_The problem_. Every line containing the string "Fakher" is to be copied from the records.

Extracted page text data
= Beginning of Section =

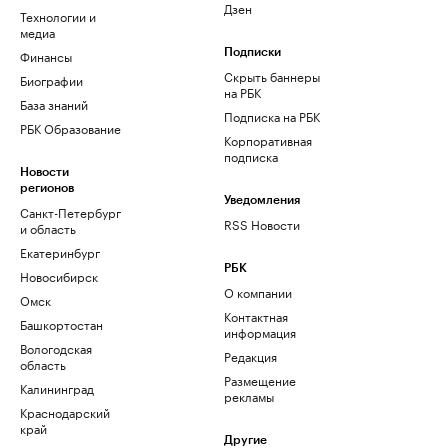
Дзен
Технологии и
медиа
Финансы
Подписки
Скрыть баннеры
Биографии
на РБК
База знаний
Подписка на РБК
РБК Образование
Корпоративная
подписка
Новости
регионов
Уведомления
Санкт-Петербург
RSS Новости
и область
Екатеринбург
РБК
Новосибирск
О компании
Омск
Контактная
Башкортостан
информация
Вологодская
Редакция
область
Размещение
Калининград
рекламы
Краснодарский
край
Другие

= End of Section =
= Beginning of Section =

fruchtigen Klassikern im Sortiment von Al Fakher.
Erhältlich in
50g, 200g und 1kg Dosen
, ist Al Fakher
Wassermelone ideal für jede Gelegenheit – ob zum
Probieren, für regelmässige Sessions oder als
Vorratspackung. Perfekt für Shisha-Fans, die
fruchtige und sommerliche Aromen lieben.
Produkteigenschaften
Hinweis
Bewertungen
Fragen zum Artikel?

= End of Section =

_Response area_.
fruchtigen Klassikern im Sortiment von Al Fakher.
, ist Al Fakher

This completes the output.